··· Records for this exercise
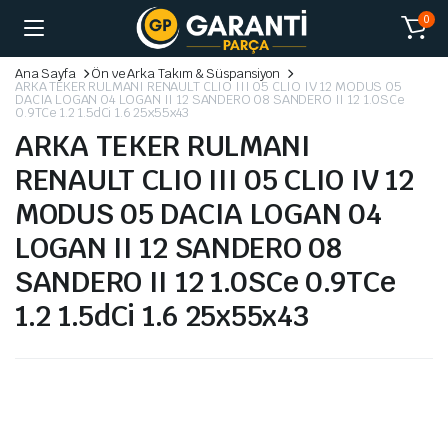
0
Ana Sayfa
Ön ve Arka Takım & Süspansiyon
ARKA TEKER RULMANI RENAULT CLIO III 05 CLIO IV 12 MODUS 05
DACIA LOGAN 04 LOGAN II 12 SANDERO 08 SANDERO II 12 1.0SCe
0.9TCe 1.2 1.5dCi 1.6 25x55x43
ARKA TEKER RULMANI
RENAULT CLIO III 05 CLIO IV 12
MODUS 05 DACIA LOGAN 04
LOGAN II 12 SANDERO 08
SANDERO II 12 1.0SCe 0.9TCe
1.2 1.5dCi 1.6 25x55x43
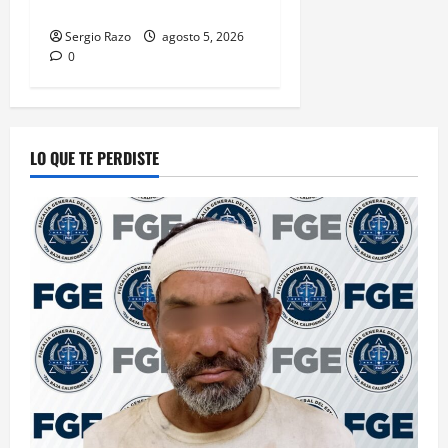
ESCOLAR 2026-2
Sergio Razo
agosto 5, 2026
0
LO QUE TE PERDISTE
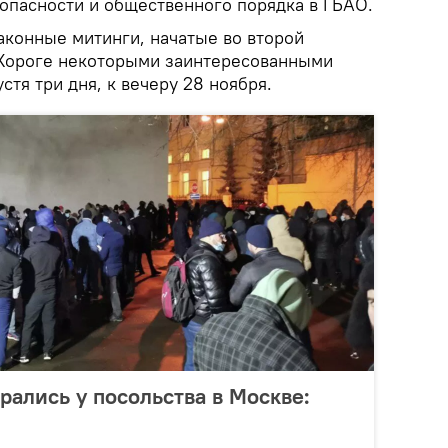
опасности и общественного порядка в ГБАО.
аконные митинги, начатые во второй
 Хороге некоторыми заинтересованными
стя три дня, к вечеру 28 ноября.
рались у посольства в Москве:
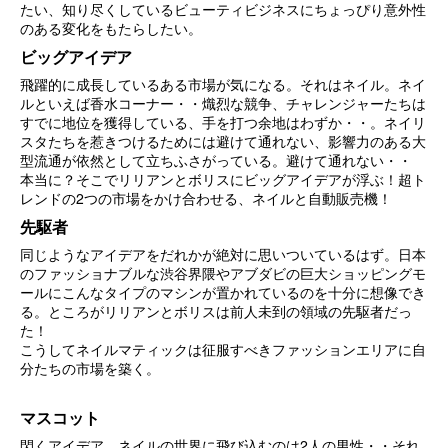
たい、知り尽くしているビューティビジネスにちょっぴり意外性
のある変化をもたらしたい。
ビッグアイデア
飛躍的に成長しているある市場が気になる。それはネイル。ネイ
ルといえば香水コーナー・・熾烈な競争、チャレンジャーたちは
すでに地位を獲得している、手を打つ余地はわずか・・。ネイリ
スタたちを惹きつけるためには避けて通れない、影響力のある大
型流通が依然として立ちふさがっている。避けて通れない・・
本当に？そこでリリアンとボリスにビッグアイデアが浮ぶ！超ト
レンドの2つの市場をかけ合わせる、ネイルと自動販売機！
先駆者
同じようなアイデアをだれかが絶対に思いついているはず。日本
のファッショナブルな渋谷界隈やアブダビの巨大ショッピングモ
ールにこんなタイプのマシンが置かれているのを十分に想像でき
る。ところがリリアンとボリスは前人未到の領域の先駆者だっ
た！
こうしてネイルマティックは征服すべきファッションエリアに自
分たちの市場を築く。
マスコット
閃くアイデア。ネイルの世界に飛び込むのは2人の男性・・それ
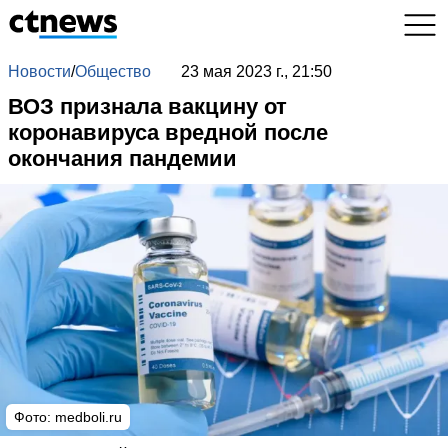
Новости
/
Общество
23 мая 2023 г., 21:50
ВОЗ признала вакцину от
коронавируса вредной после
окончания пандемии
Фото:
medboli.ru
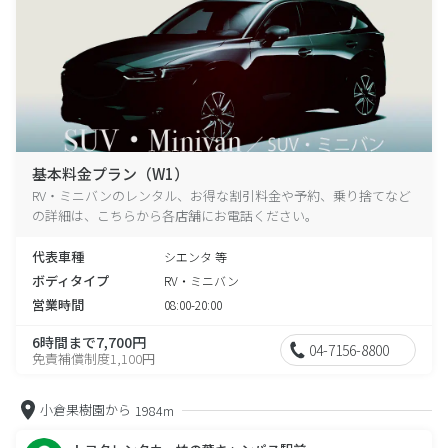
基本料金プラン（W1）
RV・ミニバンのレンタル、お得な割引料金や予約、乗り捨てなど
の詳細は、こちらから各店舗にお電話ください。
代表車種
シエンタ 等
ボディタイプ
RV・ミニバン
営業時間
08:00-20:00
6時間まで7,700円
04-7156-8800
免責補償制度1,100円
小倉果樹園から
1984m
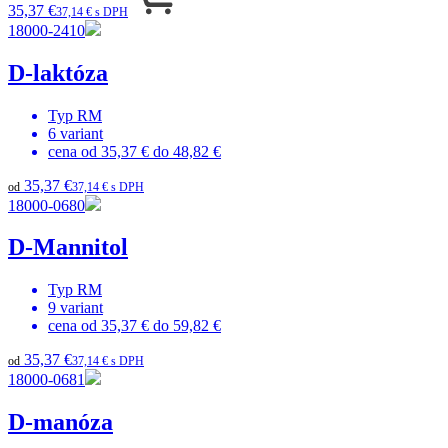
35,37 €
37,14 € s DPH
18000-2410
D-laktóza
Typ
RM
6
variant
cena od
35,37 €
do
48,82 €
35,37 €
od
37,14 € s DPH
18000-0680
D-Mannitol
Typ
RM
9
variant
cena od
35,37 €
do
59,82 €
35,37 €
od
37,14 € s DPH
18000-0681
D-manóza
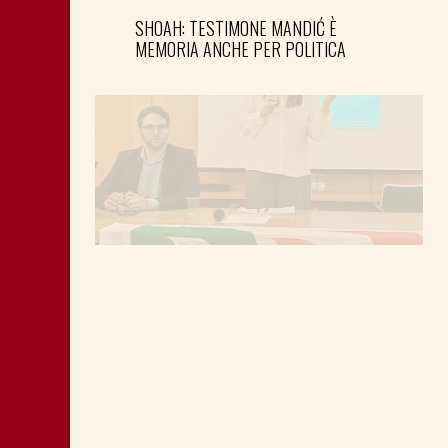
SHOAH: TESTIMONE MANDIĆ È
MEMORIA ANCHE PER POLITICA
MONTAGNA: FAVORIRE IL RILANCIO
ECONOMICO E SOCIALE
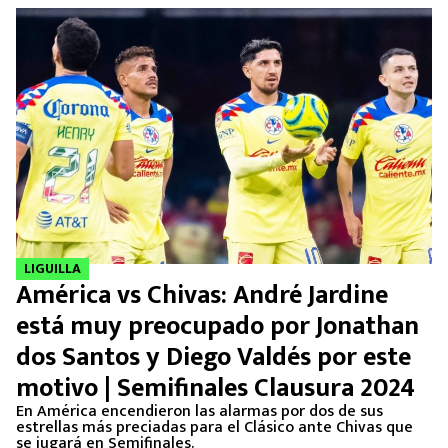
LIGUILLA
América vs Chivas: André Jardine
está muy preocupado por Jonathan
dos Santos y Diego Valdés por este
motivo | Semifinales Clausura 2024
En América encendieron las alarmas por dos de sus
estrellas más preciadas para el Clásico ante Chivas que
se jugará en Semifinales.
······
What the task requires: Copy each line of the listing that contains the string "SANDERO".

Output below:
DACIA LOGAN 04 LOGAN II 12 SANDERO 08 SANDERO II 12 1.0SCe
LOGAN II 12 SANDERO 08
SANDERO II 12 1.0SCe 0.9TCe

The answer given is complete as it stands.